Selanjutnya menurut hemat penulis, skala prioritas harus diutamakan. Terlebih
sekarang ini, keberadaan mesjid di masyarakat begitu banyak dan pesat, sehingga jarak
mesjid sangat berdekatan dan relatif jamaahnya di beberapa mesjid ditemukan sangat
sedikit. Mengingat hal itu, penulis sejalan dengan Mahmud Syaltut yang berpendapat
bahwa penyaluran zakat untuk mesjid itu harus diutamakan untuk mesjid baru yang
dibangun karena mesjid yang berdekatan sudah tidak mampu lagi untuk menampung
jamaah atau untuk agenda perluasan mesjid karena daya tampungnya tidak lagi
mencukupi untuk menampung jamaah.
Terdapat fatwa MUI Nomor 001 Tahun 2015 tentang pendayagunaan dana zakat, infaq,
shadaqah dan wakaf untuk pengadaan sarana yang bermanfaat dan mendesak untuk
kemasalahatan masyarakat seperti sarana air bersih dan sanitasi.

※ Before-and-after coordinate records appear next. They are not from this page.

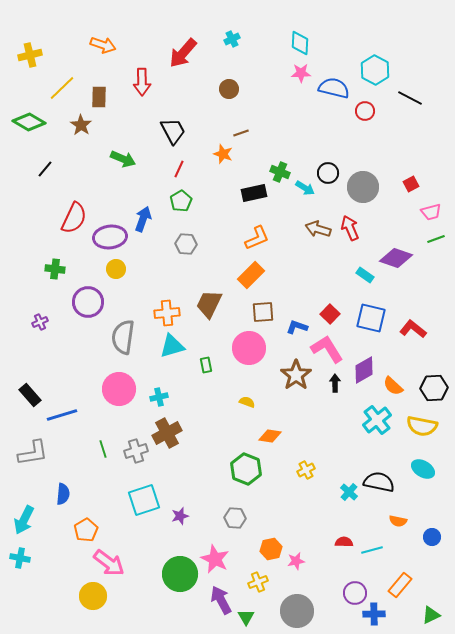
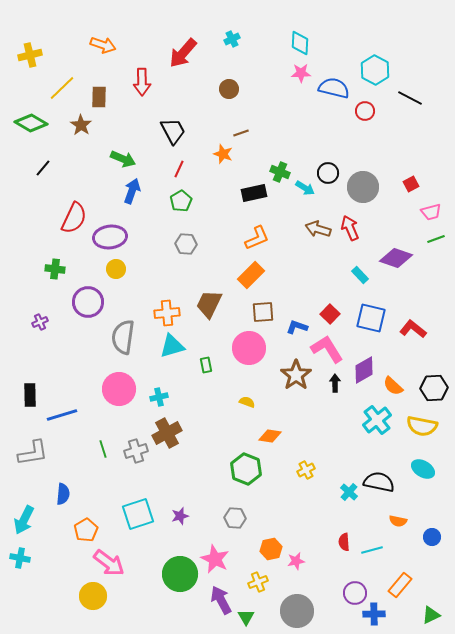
green diamond at (29, 122): moved 2 px right, 1 px down
black line at (45, 169): moved 2 px left, 1 px up
blue arrow at (143, 219): moved 11 px left, 28 px up
cyan rectangle at (365, 275): moved 5 px left; rotated 12 degrees clockwise
black rectangle at (30, 395): rotated 40 degrees clockwise
cyan square at (144, 500): moved 6 px left, 14 px down
red semicircle at (344, 542): rotated 96 degrees counterclockwise
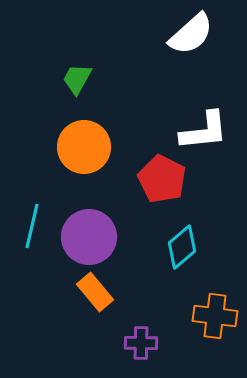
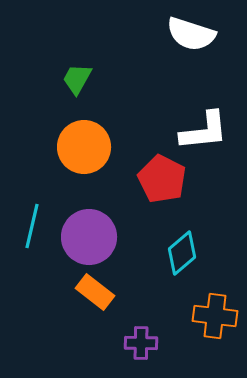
white semicircle: rotated 60 degrees clockwise
cyan diamond: moved 6 px down
orange rectangle: rotated 12 degrees counterclockwise
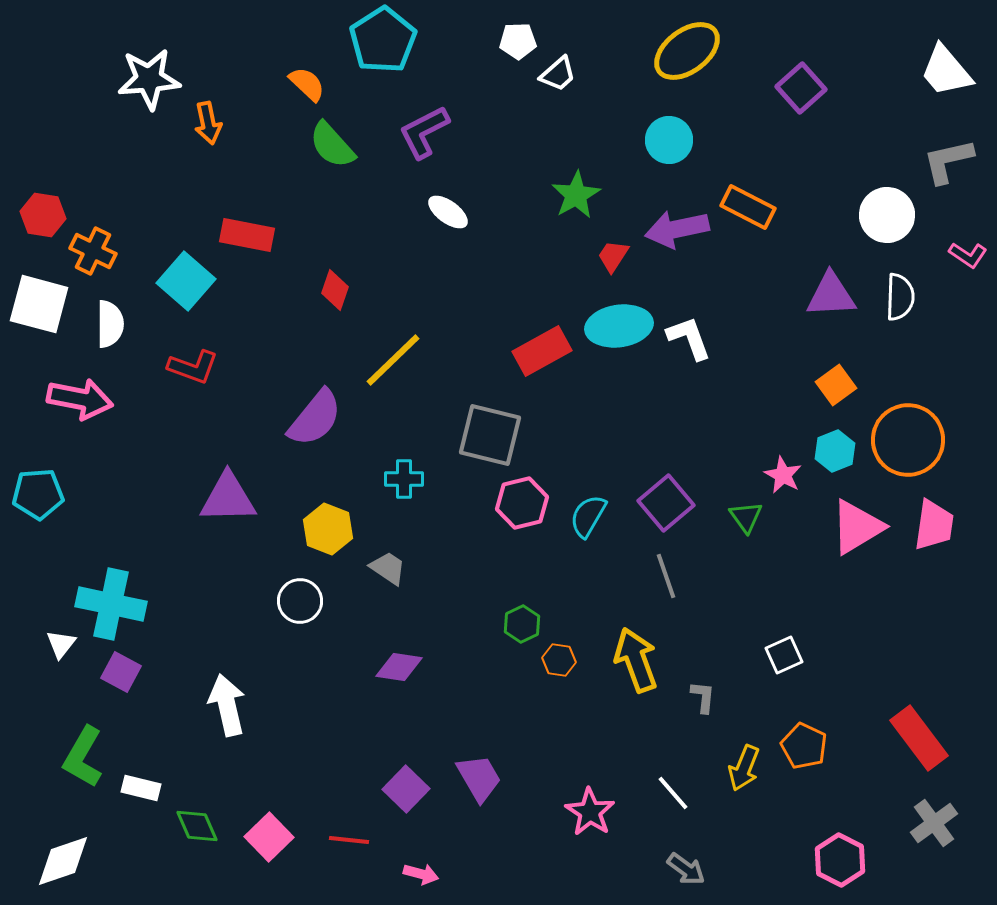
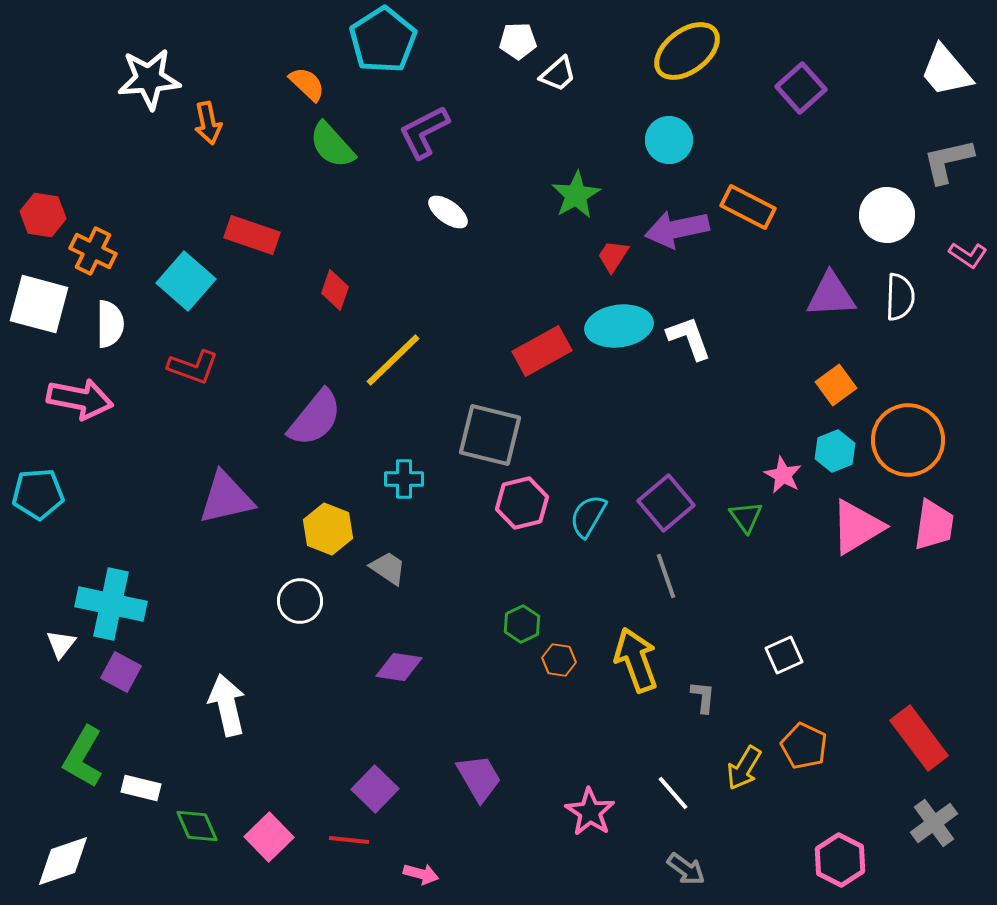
red rectangle at (247, 235): moved 5 px right; rotated 8 degrees clockwise
purple triangle at (228, 498): moved 2 px left; rotated 12 degrees counterclockwise
yellow arrow at (744, 768): rotated 9 degrees clockwise
purple square at (406, 789): moved 31 px left
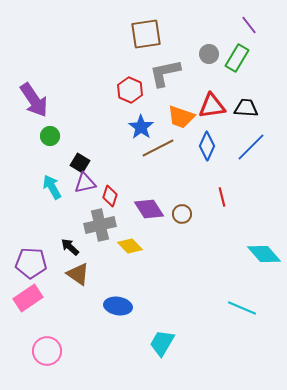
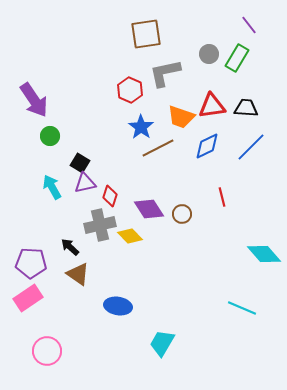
blue diamond: rotated 40 degrees clockwise
yellow diamond: moved 10 px up
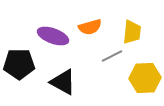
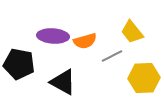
orange semicircle: moved 5 px left, 14 px down
yellow trapezoid: rotated 135 degrees clockwise
purple ellipse: rotated 16 degrees counterclockwise
black pentagon: rotated 12 degrees clockwise
yellow hexagon: moved 1 px left
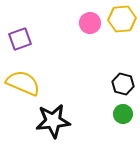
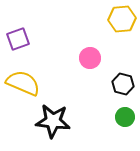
pink circle: moved 35 px down
purple square: moved 2 px left
green circle: moved 2 px right, 3 px down
black star: rotated 12 degrees clockwise
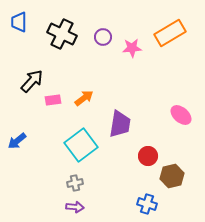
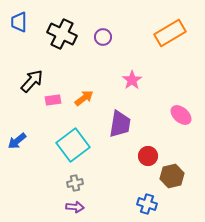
pink star: moved 32 px down; rotated 30 degrees counterclockwise
cyan square: moved 8 px left
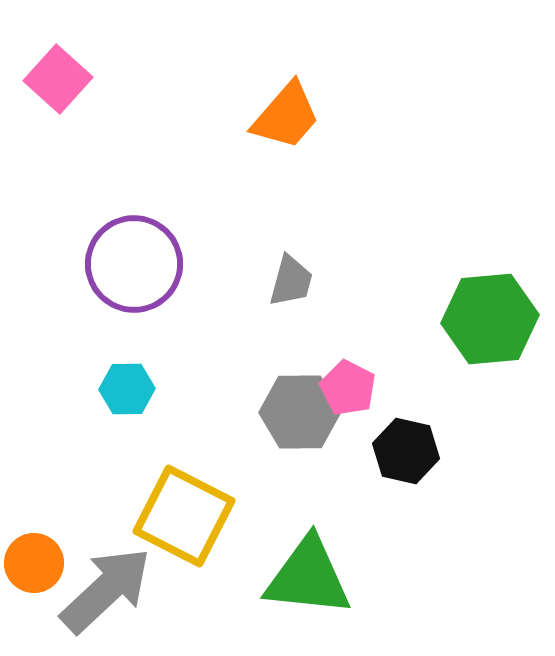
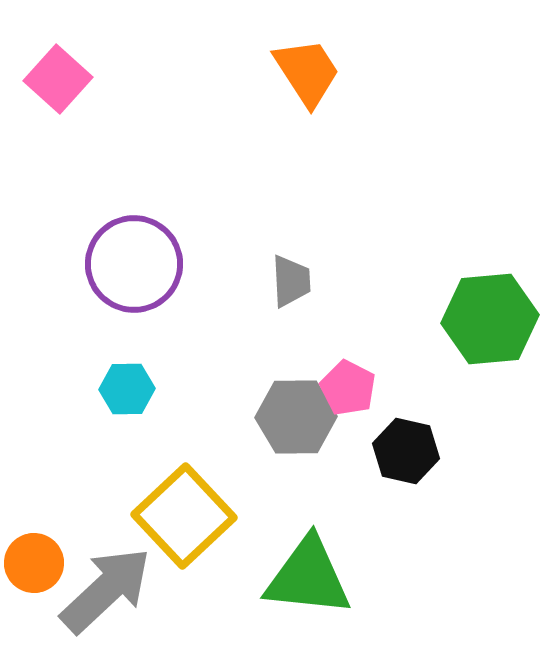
orange trapezoid: moved 21 px right, 44 px up; rotated 74 degrees counterclockwise
gray trapezoid: rotated 18 degrees counterclockwise
gray hexagon: moved 4 px left, 5 px down
yellow square: rotated 20 degrees clockwise
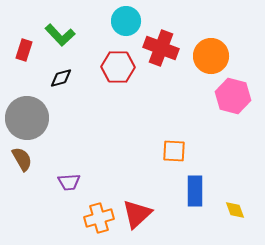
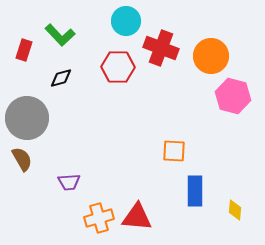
yellow diamond: rotated 25 degrees clockwise
red triangle: moved 3 px down; rotated 48 degrees clockwise
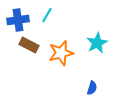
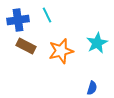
cyan line: rotated 56 degrees counterclockwise
brown rectangle: moved 3 px left, 1 px down
orange star: moved 2 px up
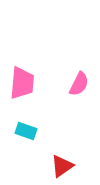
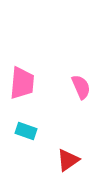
pink semicircle: moved 2 px right, 3 px down; rotated 50 degrees counterclockwise
red triangle: moved 6 px right, 6 px up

Fatwa tersebut merupakan
produk hukum baru terkait pendistribusian dana zakat. Hal ini berlandaskan
pengambilan mashlahah demi kepentingan umat dan menghindari kemudharatan yang
telah terjadi di berbagai daerah. Tujuan utama kehadiran hukum syari’ agar dijadikan
pedoman utama dalam kehidupannya tidak lain agar manusia meraih kebaikan
(mashlahah), atau dengan kata lain untuk mewujudkan kemashlahahatan umat.